Top of Extracted data

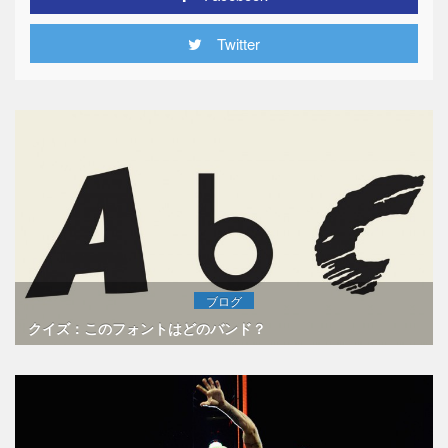
Twitter
ブログ
クイズ：このフォントはどのバンド？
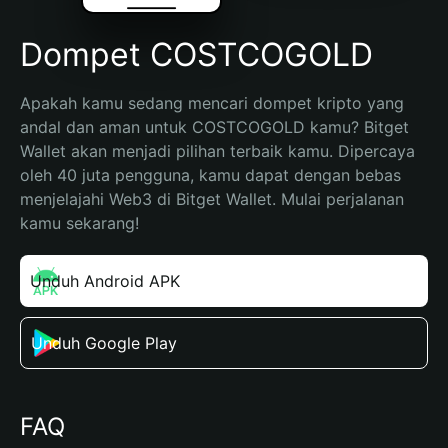
Dompet COSTCOGOLD
Apakah kamu sedang mencari dompet kripto yang 
andal dan aman untuk COSTCOGOLD kamu? Bitget 
Wallet akan menjadi pilihan terbaik kamu. Dipercaya 
oleh 40 juta pengguna, kamu dapat dengan bebas 
menjelajahi Web3 di Bitget Wallet. Mulai perjalanan 
kamu sekarang!
Unduh Android APK
Unduh Google Play
FAQ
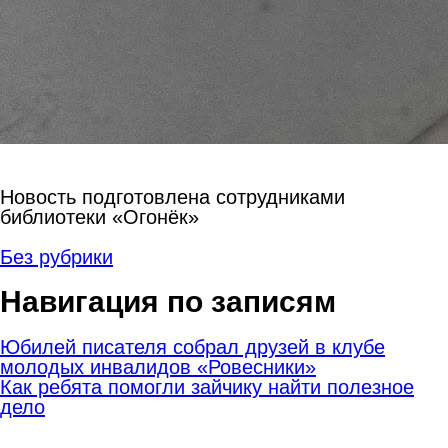
Новость подготовлена сотрудниками
библиотеки «Огонёк»
Без рубрики
Навигация по записям
Юбилей писателя собрал друзей в клубе
молодых инвалидов «Ровесники»
Как ребята помогли зайчику найти полезное
дело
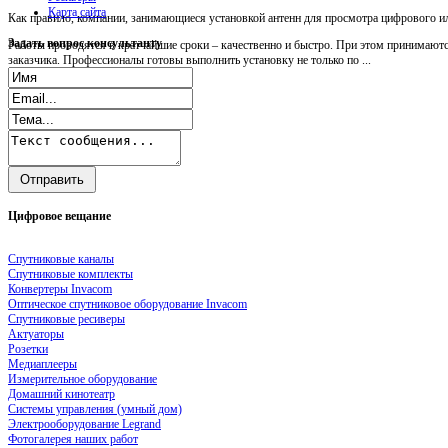
Карта сайта
Как правило, компании, занимающиеся установкой антенн для просмотра цифрового ил
Задать
вопрос консультанту
Работы проводятся в кратчайшие сроки – качественно и быстро. При этом принимаютс
заказчика. Профессионалы готовы выполнить установку не только по ...
Цифровое
вещание
Спутниковые каналы
Спутниковые комплекты
Конвертеры Invacom
Оптическое спутниковое оборудование Invacom
Спутниковые ресиверы
Актуаторы
Розетки
Медиаплееры
Измерительное оборудование
Домашний кинотеатр
Системы управления (умный дом)
Электрооборудование Legrand
Фотогалерея наших работ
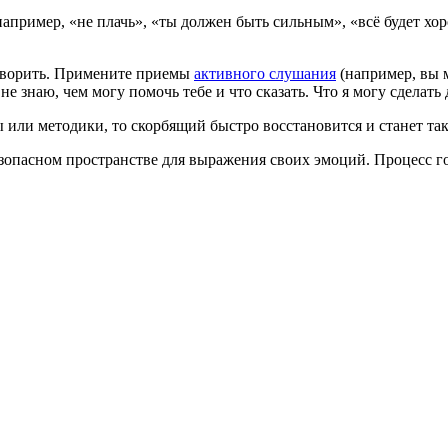
ример, «не плачь», «ты должен быть сильным», «всё будет хоро
 говорить. Примените приемы
активного слушания
(например, вы м
 не знаю, чем могу помочь тебе и что сказать. Что я могу сделать 
 или методики, то скорбящий быстро восстановится и станет так
зопасном пространстве для выражения своих эмоций. Процесс го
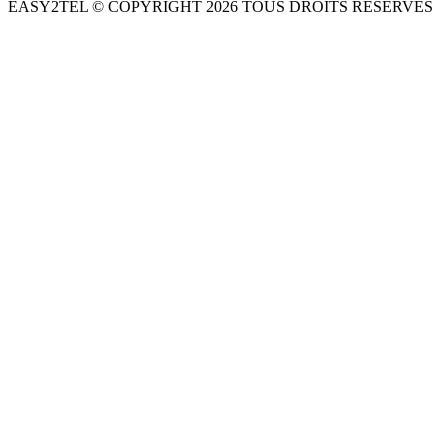
EASY2TEL © COPYRIGHT
2026
TOUS DROITS RÉSERVÉS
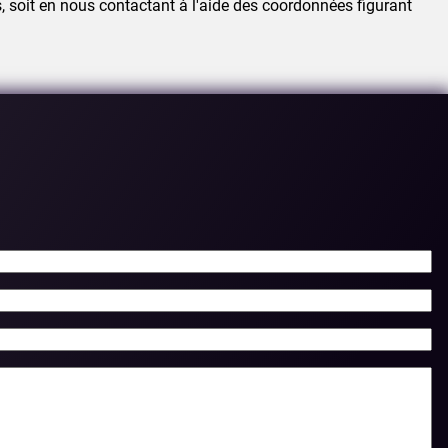
s, soit en nous contactant à l'aide des coordonnées figurant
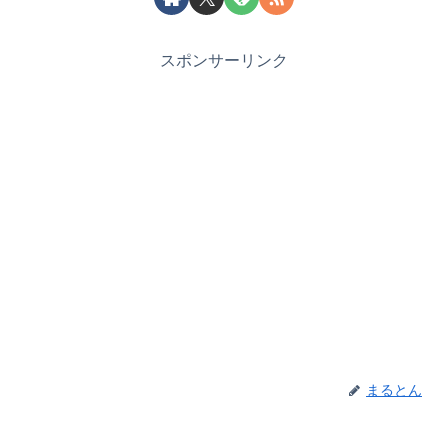
スポンサーリンク
まるとん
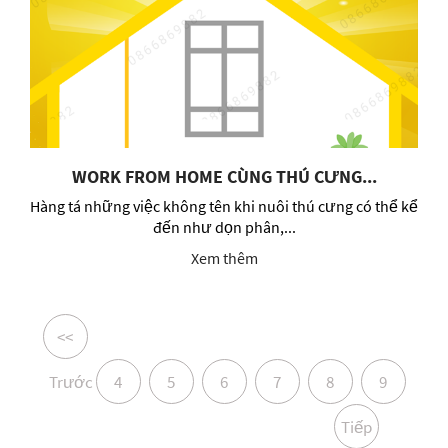
WORK FROM HOME CÙNG THÚ CƯNG...
Hàng tá những việc không tên khi nuôi thú cưng có thể kể
đến như dọn phân,...
Xem thêm
<<
Trước
4
5
6
7
8
9
Tiếp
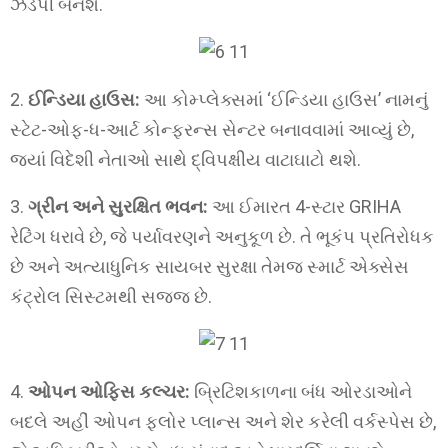
ઝડપી બનશે.
2.
ઈન્ડિયા હાઉસ:
આ કોમ્પ્લેક્સમાં ‘ઈન્ડિયા હાઉસ’ નામનું
સ્ટેટ-ઓફ-ધ-આર્ટ કોન્ફરન્સ સેન્ટર બનાવવામાં આવ્યું છે,
જ્યાં વિદેશી નેતાઓ સાથે દ્વિપક્ષીય વાટાઘાટો થશે.
3.
ગ્રીન અને સુરક્ષિત ભવન:
આ ઈમારત 4-સ્ટાર GRIHA
રેટિંગ ધરાવે છે, જે પર્યાવરણને અનુકૂળ છે. તે ભૂકંપ પ્રતિરોધક
છે અને અત્યાધુનિક સાયબર સુરક્ષા તેમજ સ્માર્ટ એક્સેસ
કંટ્રોલ સિસ્ટમથી સજ્જ છે.
4.
ઓપન ઓફિસ કલ્ચર:
બ્રિટિશકાળના બંધ ઓરડાઓને
બદલે અહીં ઓપન ફ્લોર પ્લાન્સ અને શેર કરેલી વર્કસ્પેસ છે,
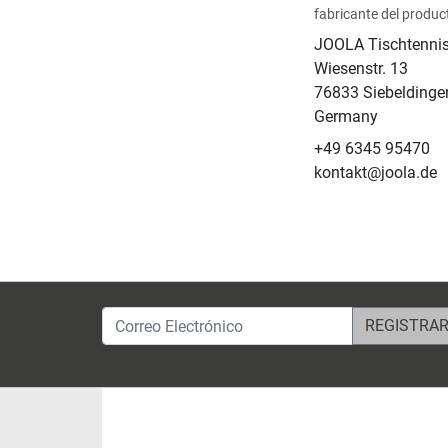
fabricante del produc
JOOLA Tischtenn
Wiesenstr. 13
76833 Siebeldinge
Germany
+49 6345 95470
kontakt@joola.de
Correo Electrónico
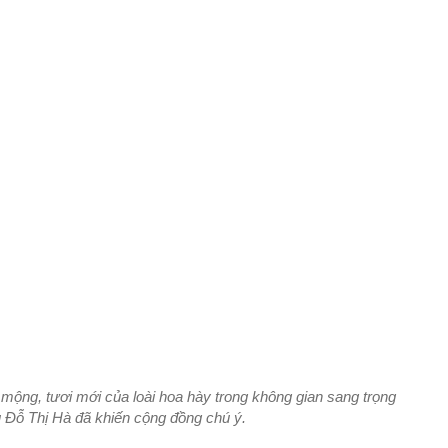
mộng, tươi mới của loài hoa hày trong không gian sang trọng
 Đỗ Thị Hà đã khiến cộng đồng chú ý.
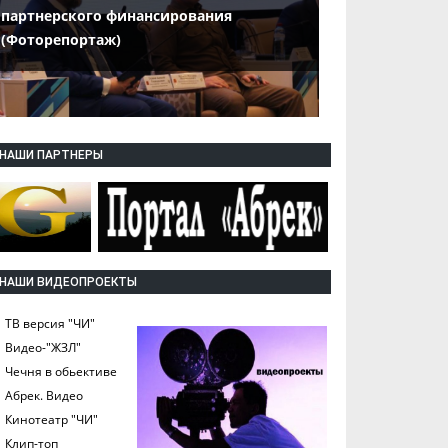
партнерского финансирования
(Фоторепортаж)
НАШИ ПАРТНЕРЫ
НАШИ ВИДЕОПРОЕКТЫ
ТВ версия "ЧИ"
Видео-"ЖЗЛ"
Чечня в обьективе
Абрек. Видео
Кинотеатр "ЧИ"
Клип-топ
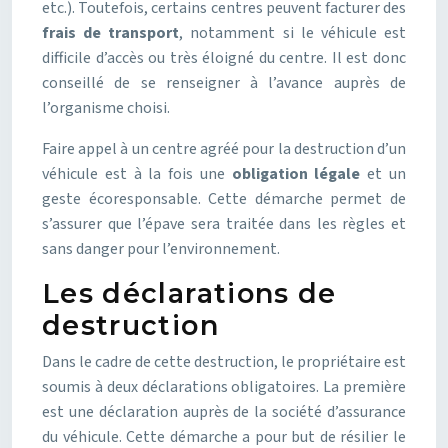
etc.). Toutefois, certains centres peuvent facturer des
frais de transport
, notamment si le véhicule est
difficile d’accès ou très éloigné du centre. Il est donc
conseillé de se renseigner à l’avance auprès de
l’organisme choisi.
Faire appel à un centre agréé pour la destruction d’un
véhicule est à la fois une
obligation légale
et un
geste écoresponsable. Cette démarche permet de
s’assurer que l’épave sera traitée dans les règles et
sans danger pour l’environnement.
Les déclarations de
destruction
Dans le cadre de cette destruction, le propriétaire est
soumis à deux déclarations obligatoires. La première
est une déclaration auprès de la société d’assurance
du véhicule. Cette démarche a pour but de résilier le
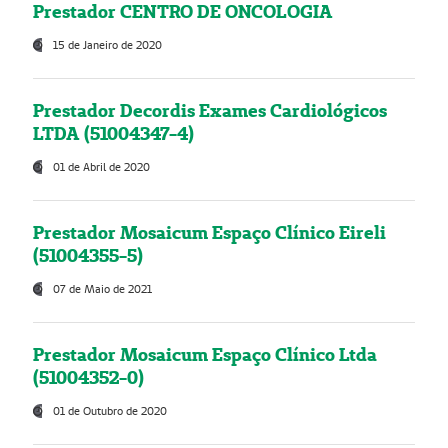
Prestador CENTRO DE ONCOLOGIA
15 de Janeiro de 2020
Prestador Decordis Exames Cardiológicos
LTDA (51004347-4)
01 de Abril de 2020
Prestador Mosaicum Espaço Clínico Eireli
(51004355-5)
07 de Maio de 2021
Prestador Mosaicum Espaço Clínico Ltda
(51004352-0)
01 de Outubro de 2020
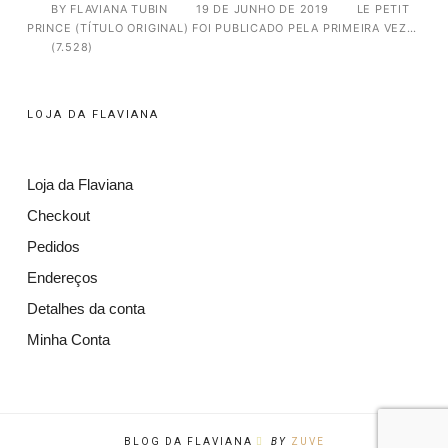
BY
FLAVIANA TUBIN
19 DE JUNHO DE 2019
LE PETIT
PRINCE (TÍTULO ORIGINAL) FOI PUBLICADO PELA PRIMEIRA VEZ…
(7.528)
LOJA DA FLAVIANA
Loja da Flaviana
Checkout
Pedidos
Endereços
Detalhes da conta
Minha Conta
BLOG DA FLAVIANA
BY
ZUVE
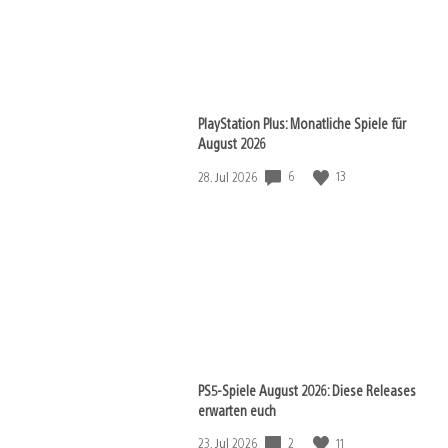
PlayStation Plus: Monatliche Spiele für
August 2026
Veröffentlichungsdatum:
6
13
28. Jul 2026
PS5-Spiele August 2026: Diese Releases
erwarten euch
Veröffentlichungsdatum:
2
11
23. Jul 2026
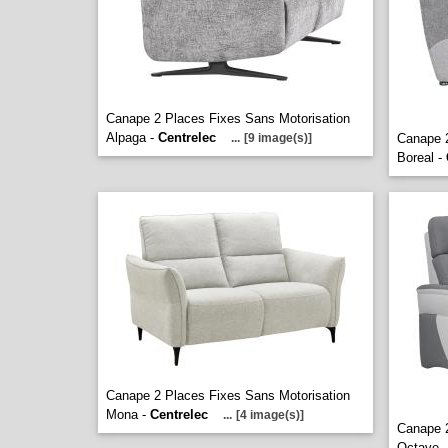
Canape 2 Places Fixes Sans Motorisation
Alpaga -
Centrelec
...
[9 image(s)]
Canape 2
Boreal -
Canape 2 Places Fixes Sans Motorisation
Mona -
Centrelec
...
[4 image(s)]
Canape 2
Octave 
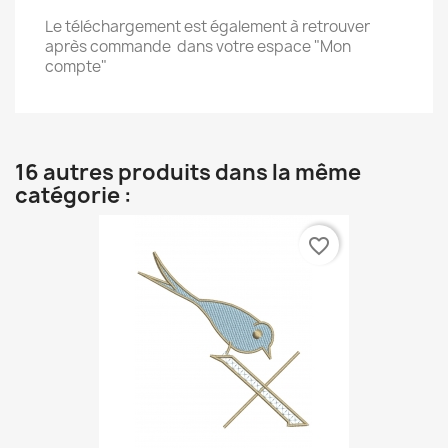
Le téléchargement est également à retrouver
après commande dans votre espace "Mon
compte"
16 autres produits dans la même
catégorie :
favorite_border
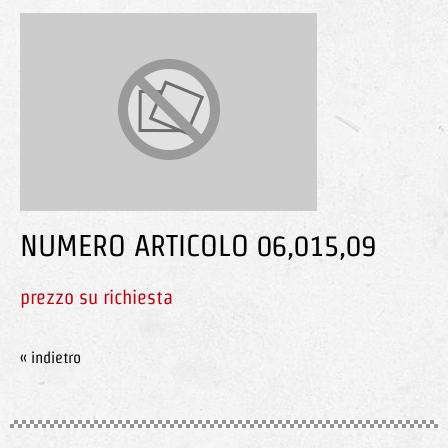
NUMERO ARTICOLO 06,015,09
prezzo su richiesta
« indietro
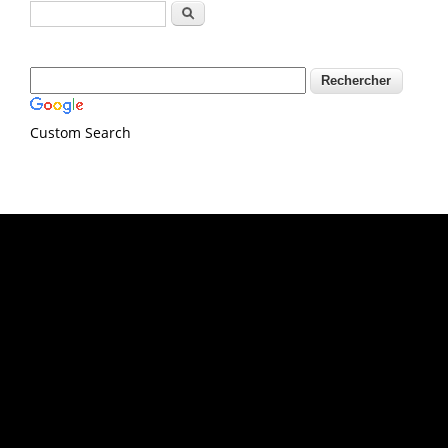
Formulaire de recherche
Rechercher
Custom Search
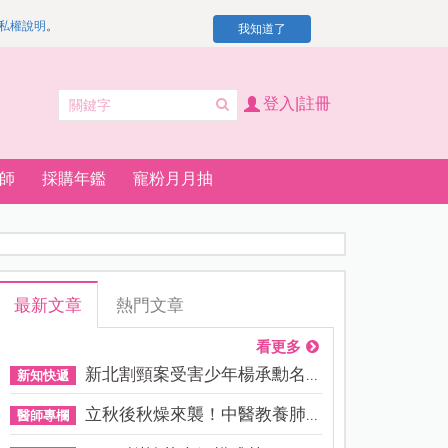
私權說明
。
我知道了
登入|註冊
師
採購年鑑
寵粉月月抽
最新文章
熱門文章
看更多
新北割頸案受害少年楊承勳名...
新知快遞
立秋後秋燥來襲！中醫教養肺...
醫師專欄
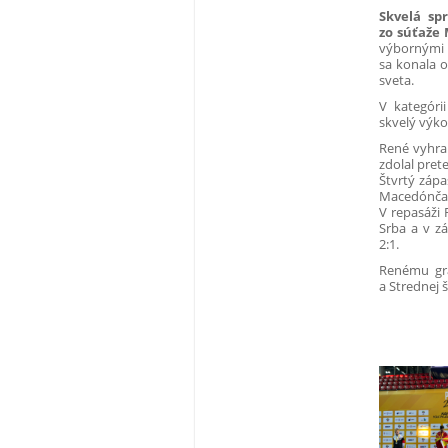
Skvelá sp
zo súťaže 
výbornými 
sa konala o
sveta.
V kategóri
skvelý výko
René vyhra
zdolal pret
Štvrtý zápa
Macedónčan 
V repasáži 
Srba a v z
2:1.
Renému gra
a Strednej 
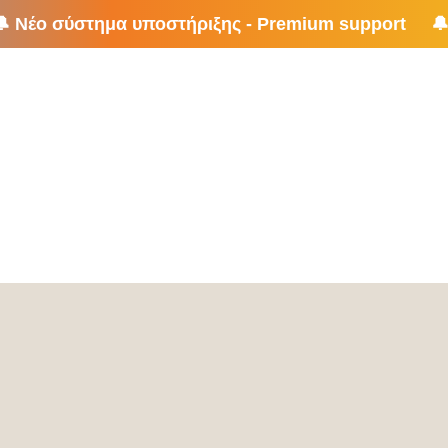
upport 🔔 Νέο σύστημα υποστήριξης - Premium su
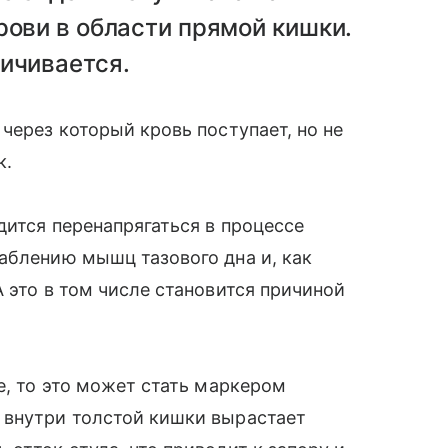
рови в области прямой кишки.
ичивается.
через который кровь поступает, но не
к.
дится перенапрягаться в процессе
аблению мышц тазового дна и, как
 это в том числе становится причиной
е, то это может стать маркером
 внутри толстой кишки вырастает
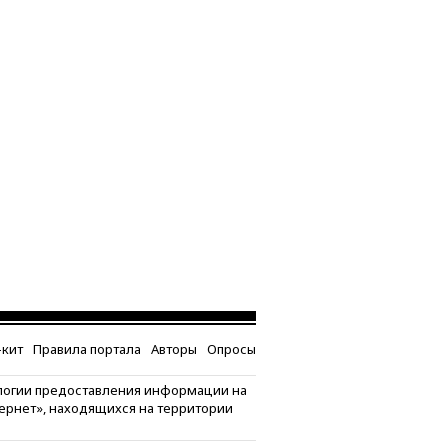
кит
Правила портала
Авторы
Опросы
логии предоставления информации на
тернет», находящихся на территории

Bottom of Extracted data

• [Work request]: Each line of the data in which the string "August" appears needs to be copied.

• [Exercise output]:
August 2026
PS5-Spiele August 2026: Diese Releases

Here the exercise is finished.